「これって、まさかすっぽかされたんじゃ…、いやいや、待って待って、何度もご飯だっているし、前日にもLINEで連絡とって嬉しいってたし、それに…」
もうボクは自分をごまかすのに必死だったよ。
でも、ここまできたらレストランをキャンセルすることもできないし、一人でコース料理を食べるのも気が引ける。
どうしようって悩んだ挙げ句、結局、仲の良い男友達を誘ったの。恥ずかしいから、詳しい事情は明かさないままでね。
男友達と豪華な料理を味わいながら「遅れてでも来てくれるはず」なんて願ったりもしたけど、連絡が来る気配もなく、コース料理も終盤になった。
もう諦めかけていた時、ふと携帯を見てみると、LINEが既読になってた。
ボクは男友達にバレないようにトイレにいくふりをして、最後の望みをかけて電話をかけたんだ。
でも、やっぱりマナミちゃんは電話に出なかった。
これまでデートをすっぽかされた経験なんてなかったから、なかなか自分の状況を理解できなかったよ。

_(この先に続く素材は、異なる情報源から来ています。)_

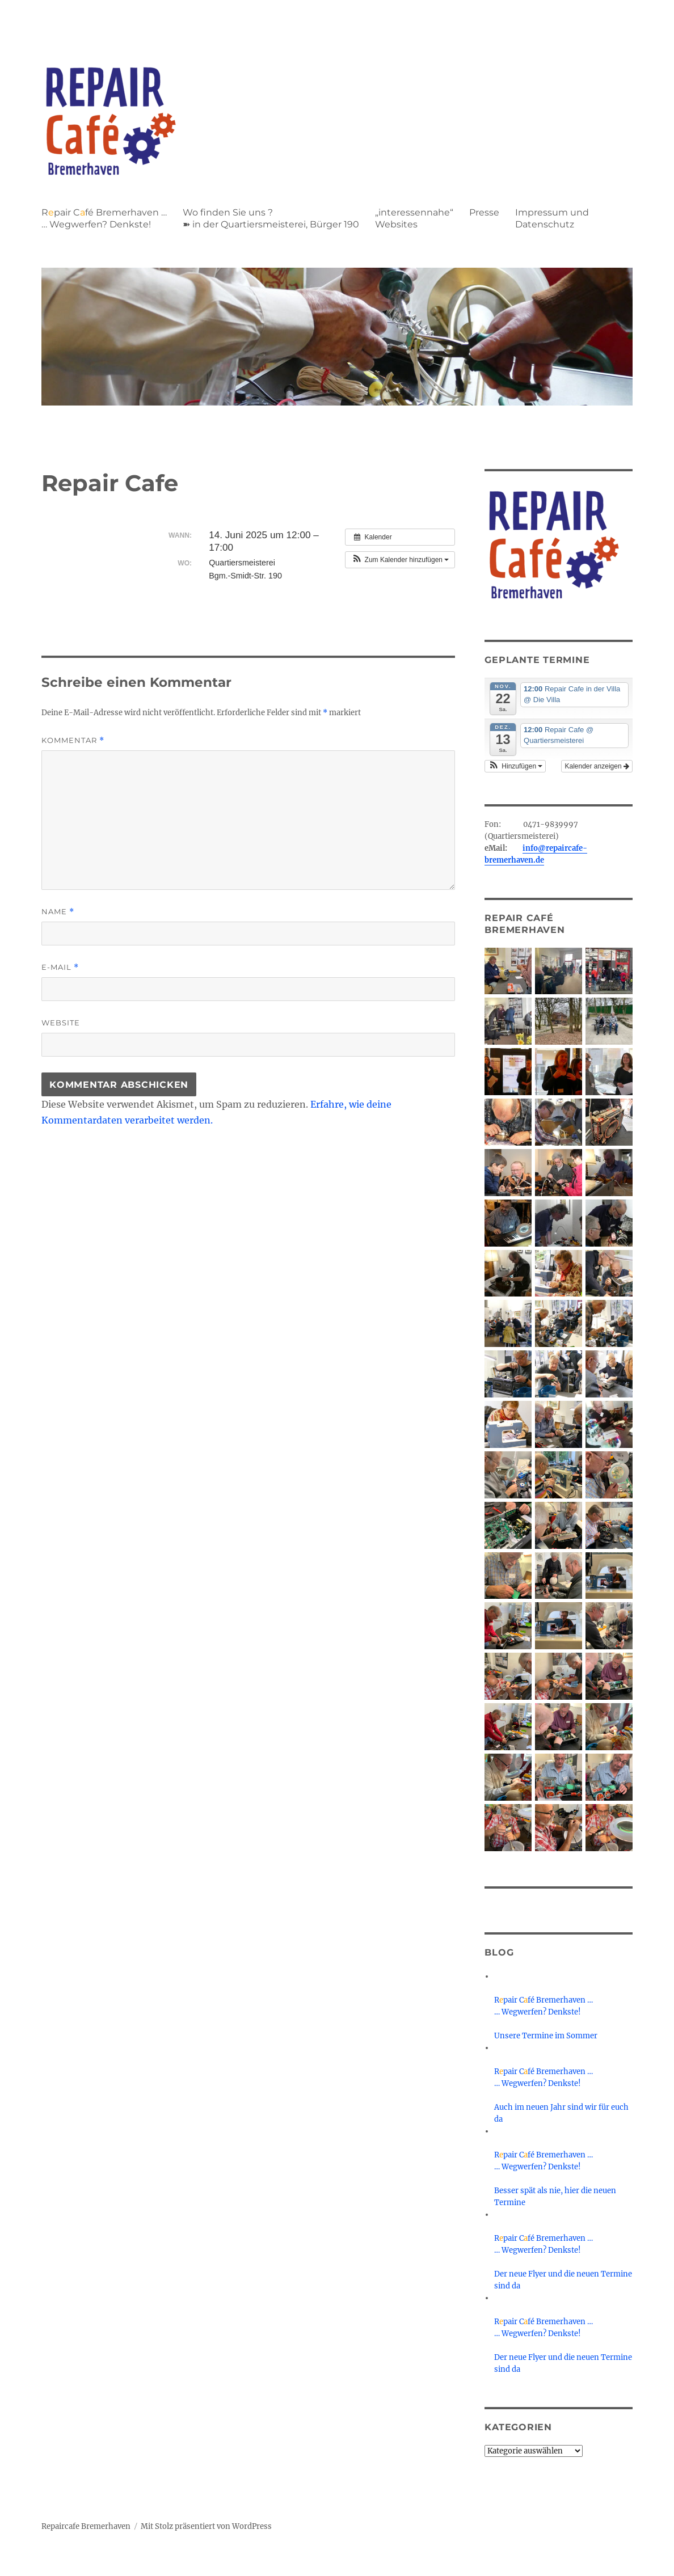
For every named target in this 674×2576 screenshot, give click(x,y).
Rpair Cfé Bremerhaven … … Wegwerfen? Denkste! (104, 218)
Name (57, 912)
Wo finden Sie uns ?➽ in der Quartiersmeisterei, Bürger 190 (271, 218)
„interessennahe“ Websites (414, 218)
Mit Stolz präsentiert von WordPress (206, 2526)
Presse (484, 212)
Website (60, 1022)
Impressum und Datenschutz (552, 218)
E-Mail (60, 967)
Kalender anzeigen (597, 766)
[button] (400, 560)
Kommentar (72, 740)
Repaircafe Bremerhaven (85, 2526)
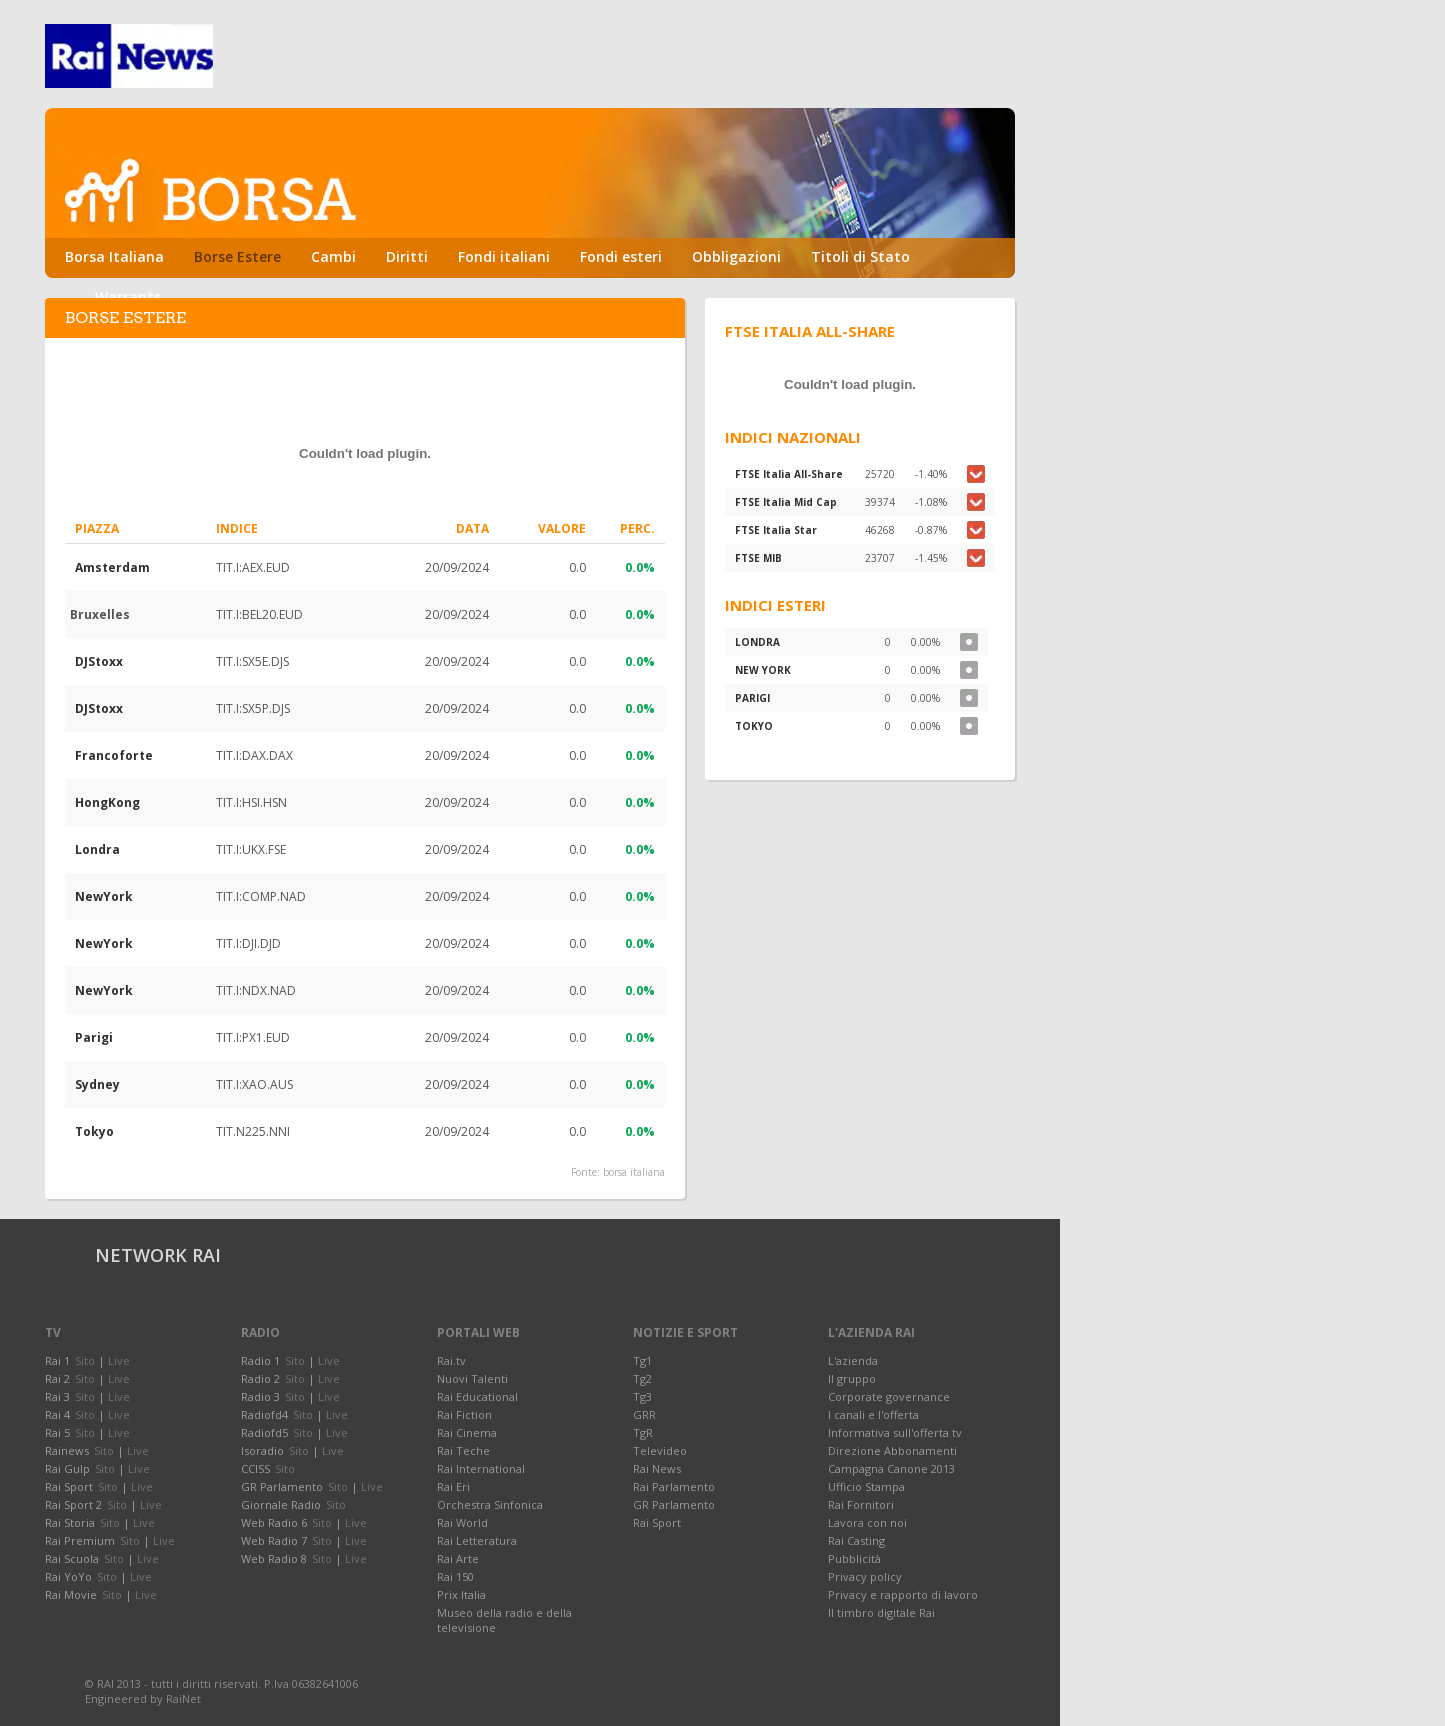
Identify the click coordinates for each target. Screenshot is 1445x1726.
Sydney (97, 1084)
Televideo (660, 1450)
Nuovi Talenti (472, 1378)
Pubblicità (854, 1558)
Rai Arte (458, 1558)
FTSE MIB (758, 558)
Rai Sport (657, 1522)
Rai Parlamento (674, 1486)
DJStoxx (99, 661)
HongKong (107, 802)
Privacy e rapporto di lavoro (903, 1594)
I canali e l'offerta (873, 1414)
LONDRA (757, 642)
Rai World (462, 1522)
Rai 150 (455, 1576)
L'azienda (853, 1360)
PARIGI (752, 698)
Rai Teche (463, 1450)
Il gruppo (852, 1378)
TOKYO (754, 726)
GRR (644, 1414)
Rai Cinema (467, 1432)
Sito (85, 1360)
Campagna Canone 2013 (891, 1468)
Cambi (333, 256)
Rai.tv (451, 1360)
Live (119, 1360)
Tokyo (94, 1131)
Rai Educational (477, 1396)
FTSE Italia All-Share (789, 474)
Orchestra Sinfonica (490, 1504)
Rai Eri (453, 1486)
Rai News (657, 1468)
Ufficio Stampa (866, 1486)
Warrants (128, 296)
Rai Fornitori (861, 1504)
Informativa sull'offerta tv (895, 1432)
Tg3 (642, 1396)
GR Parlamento (674, 1504)
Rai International (481, 1468)
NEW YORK (763, 670)
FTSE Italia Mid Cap (786, 502)
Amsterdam (112, 567)
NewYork (104, 896)
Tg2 (642, 1378)
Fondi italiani (504, 256)
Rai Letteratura (477, 1540)
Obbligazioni (736, 256)
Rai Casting (856, 1540)
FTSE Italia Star (776, 530)
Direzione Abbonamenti (892, 1450)
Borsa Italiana (114, 256)
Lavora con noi (867, 1522)
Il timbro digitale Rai (881, 1612)
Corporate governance (889, 1396)
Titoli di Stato (860, 256)
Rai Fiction (464, 1414)
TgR (643, 1432)
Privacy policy (865, 1576)
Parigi (94, 1037)
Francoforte (114, 755)
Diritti (407, 256)
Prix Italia (461, 1594)
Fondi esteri (621, 256)
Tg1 (642, 1360)
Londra (97, 849)
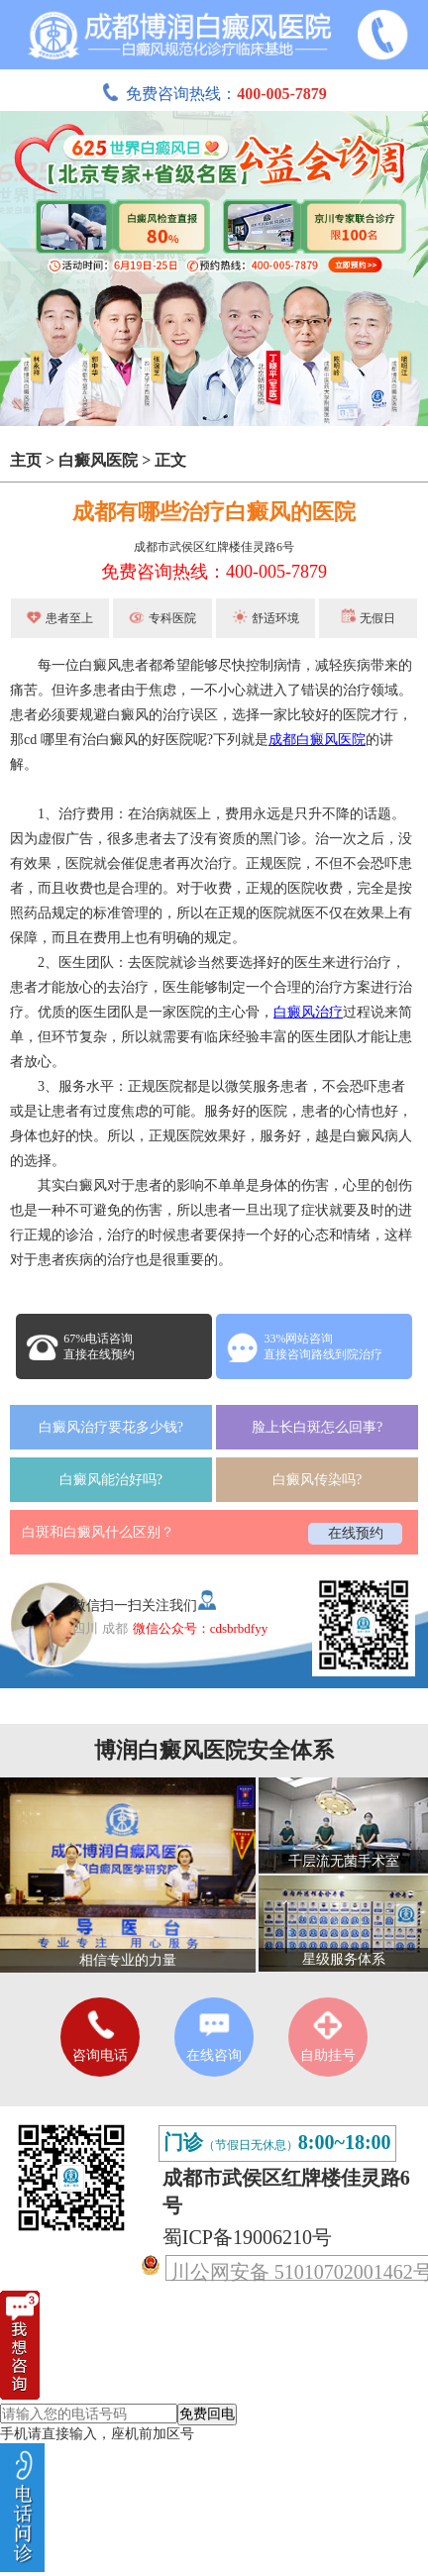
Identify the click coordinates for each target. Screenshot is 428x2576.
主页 (26, 460)
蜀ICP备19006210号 (247, 2237)
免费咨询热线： (214, 93)
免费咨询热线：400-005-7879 (214, 572)
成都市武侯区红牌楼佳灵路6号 (214, 547)
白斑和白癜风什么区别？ (98, 1532)
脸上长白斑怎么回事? (317, 1427)
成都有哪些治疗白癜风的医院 (214, 511)
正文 (170, 460)
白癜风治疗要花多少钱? (111, 1427)
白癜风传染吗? (317, 1479)
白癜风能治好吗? (110, 1479)
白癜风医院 (98, 460)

でも暗い顔したままだと友達にもバレちゃうし、何事もなかったかのように席に戻ったの。
ただ、そのタイミングで、急に店内からハッピーバースデーのBGMが…。
そう、ボクはデートをすっぽかされたことにすっかり戸惑ってしまって、ケーキを用意していたこと、そして、店員さんに最後のデザートのタイミングでケーキを持ってきてくださいってお願いしていたこと…全てを忘れていたの。
ケーキの上には、かわいいサンタやトナカイがのっていて、中心のネームプレートには、「マナミ」って名前が刻まれてた。
男友達も、スタッフさんたちも「?」ってなっていたのが瞬時に分かったよ。
焦ったボクは、とっさに男友達に「男なのにマナミって、ほんと珍しい名前だよねー。みんなびっくりしてるじゃん。おめでとうマナミ」って言って、ごまかした。
男友達は一瞬戸惑っていたけど、ボクの必死な空気感を察してくれて「そうなんだよ、珍しいんだよね俺の名前」って、ボクの嘘にのっかってくれた。
ほんとに感謝。
結果的に、そのやりとりが面白すぎて、ボクはデートをすっぽかされたショックを忘れることができたんだ。